Kekhawatiran Kenny beralasan, karena Badan bulu tangkis dunia belum mengumumkan tuan rumah untuk Piala Sudirman 2027.
Meskipun Malaysia baru-baru ini dikaitkan dengan kemungkinan menjadi tuan rumah Kejuaraan Dunia tahun ini menyusul kekhawatiran terkait tempat penyelenggaraan di India, BAM menepis spekulasi tersebut.
Malaysia terakhir kali menjadi tuan rumah Kejuaraan Dunia pada tahun 2007, Piala Thomas dan Uber pada tahun 2010, dan Piala Sudirman pada tahun 2013. Oleh karena itu, Kenny mendesak untuk meninjau model bisnis mereka saat ini dan membandingkannya dengan model yang digunakan di masa lalu.

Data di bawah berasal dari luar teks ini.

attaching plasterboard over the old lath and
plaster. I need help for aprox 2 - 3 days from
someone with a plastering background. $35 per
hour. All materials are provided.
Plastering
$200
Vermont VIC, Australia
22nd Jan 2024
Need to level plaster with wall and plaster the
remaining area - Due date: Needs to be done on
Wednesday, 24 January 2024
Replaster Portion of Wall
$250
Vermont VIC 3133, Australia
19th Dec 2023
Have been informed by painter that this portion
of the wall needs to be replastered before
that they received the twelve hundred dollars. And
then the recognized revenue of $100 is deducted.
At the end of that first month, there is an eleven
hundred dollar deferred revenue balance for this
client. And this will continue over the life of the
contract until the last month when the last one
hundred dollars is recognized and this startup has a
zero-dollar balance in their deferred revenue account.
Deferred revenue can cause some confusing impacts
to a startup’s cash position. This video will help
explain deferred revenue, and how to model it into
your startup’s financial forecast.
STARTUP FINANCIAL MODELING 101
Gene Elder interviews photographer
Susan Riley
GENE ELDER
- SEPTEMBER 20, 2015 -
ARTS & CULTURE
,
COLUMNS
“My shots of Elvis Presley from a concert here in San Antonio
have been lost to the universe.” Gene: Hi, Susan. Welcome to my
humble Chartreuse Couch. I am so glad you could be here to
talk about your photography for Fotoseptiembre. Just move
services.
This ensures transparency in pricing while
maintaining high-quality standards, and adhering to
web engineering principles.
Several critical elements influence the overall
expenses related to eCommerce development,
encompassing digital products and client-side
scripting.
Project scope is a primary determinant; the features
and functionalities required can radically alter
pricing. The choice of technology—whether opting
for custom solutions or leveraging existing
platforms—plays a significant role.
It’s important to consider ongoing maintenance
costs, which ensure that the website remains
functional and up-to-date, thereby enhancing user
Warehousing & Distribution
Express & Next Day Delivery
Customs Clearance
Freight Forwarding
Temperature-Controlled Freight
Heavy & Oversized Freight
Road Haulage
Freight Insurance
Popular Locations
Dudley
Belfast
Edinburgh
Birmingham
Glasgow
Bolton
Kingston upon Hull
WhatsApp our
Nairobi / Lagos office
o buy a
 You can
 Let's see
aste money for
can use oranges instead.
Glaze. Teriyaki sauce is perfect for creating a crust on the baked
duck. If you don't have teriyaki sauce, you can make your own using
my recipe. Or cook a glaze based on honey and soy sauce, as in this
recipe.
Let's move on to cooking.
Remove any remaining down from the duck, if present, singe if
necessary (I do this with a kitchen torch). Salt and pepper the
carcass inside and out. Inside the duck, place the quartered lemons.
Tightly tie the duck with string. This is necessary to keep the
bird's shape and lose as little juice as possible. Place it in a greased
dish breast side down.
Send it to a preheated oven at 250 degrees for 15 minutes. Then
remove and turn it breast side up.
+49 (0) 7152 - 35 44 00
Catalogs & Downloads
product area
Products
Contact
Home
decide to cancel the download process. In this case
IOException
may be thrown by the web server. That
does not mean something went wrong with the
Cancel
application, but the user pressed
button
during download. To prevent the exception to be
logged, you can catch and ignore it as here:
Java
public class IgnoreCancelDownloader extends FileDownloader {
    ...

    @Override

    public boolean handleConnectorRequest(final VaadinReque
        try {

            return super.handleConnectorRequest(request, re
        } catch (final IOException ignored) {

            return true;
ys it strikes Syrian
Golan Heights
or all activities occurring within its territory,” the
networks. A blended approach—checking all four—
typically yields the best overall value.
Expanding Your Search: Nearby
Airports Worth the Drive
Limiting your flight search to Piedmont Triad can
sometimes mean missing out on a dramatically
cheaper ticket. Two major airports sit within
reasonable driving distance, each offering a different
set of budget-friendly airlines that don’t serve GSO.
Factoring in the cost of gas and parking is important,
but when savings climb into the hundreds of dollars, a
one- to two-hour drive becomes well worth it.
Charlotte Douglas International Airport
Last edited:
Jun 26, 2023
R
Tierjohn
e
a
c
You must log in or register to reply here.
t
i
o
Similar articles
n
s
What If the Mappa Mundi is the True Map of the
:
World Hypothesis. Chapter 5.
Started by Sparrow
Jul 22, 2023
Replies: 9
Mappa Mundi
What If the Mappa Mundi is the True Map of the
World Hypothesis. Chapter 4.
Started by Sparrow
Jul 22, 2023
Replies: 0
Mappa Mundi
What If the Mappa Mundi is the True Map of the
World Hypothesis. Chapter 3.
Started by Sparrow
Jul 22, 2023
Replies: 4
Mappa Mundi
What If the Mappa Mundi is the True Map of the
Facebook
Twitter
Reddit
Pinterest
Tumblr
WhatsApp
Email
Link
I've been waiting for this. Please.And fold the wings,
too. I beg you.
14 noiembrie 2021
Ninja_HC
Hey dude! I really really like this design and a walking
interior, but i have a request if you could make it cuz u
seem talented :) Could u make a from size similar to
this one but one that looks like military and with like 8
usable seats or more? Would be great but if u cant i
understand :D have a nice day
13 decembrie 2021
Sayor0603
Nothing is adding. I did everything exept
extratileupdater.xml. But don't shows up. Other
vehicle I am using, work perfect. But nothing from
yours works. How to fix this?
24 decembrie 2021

“Pertama-tama, kita perlu memahami bahwa mengajukan penawaran untuk turnamen besar membutuhkan sejumlah besar uang. Jadi, kita perlu mengevaluasinya kembali,” kata Kenny.
“Bukan berarti kami ingin mencari keuntungan. Kami bukanlah organisasi yang berfokus pada keuntungan. Tetapi bukan juga berarti kami ingin bangkrut.”
“Model bisnisnya telah berubah, jadi saya pikir ini membutuhkan pertimbangan yang lebih mendalam. Saya tidak yakin apakah mereka atau pihak berwenang terkait telah memikirkannya secara cukup matang. Apa perbedaan antara model bisnis yang digunakan sekarang dan model yang mereka ikuti di masa lalu?” tambahnya.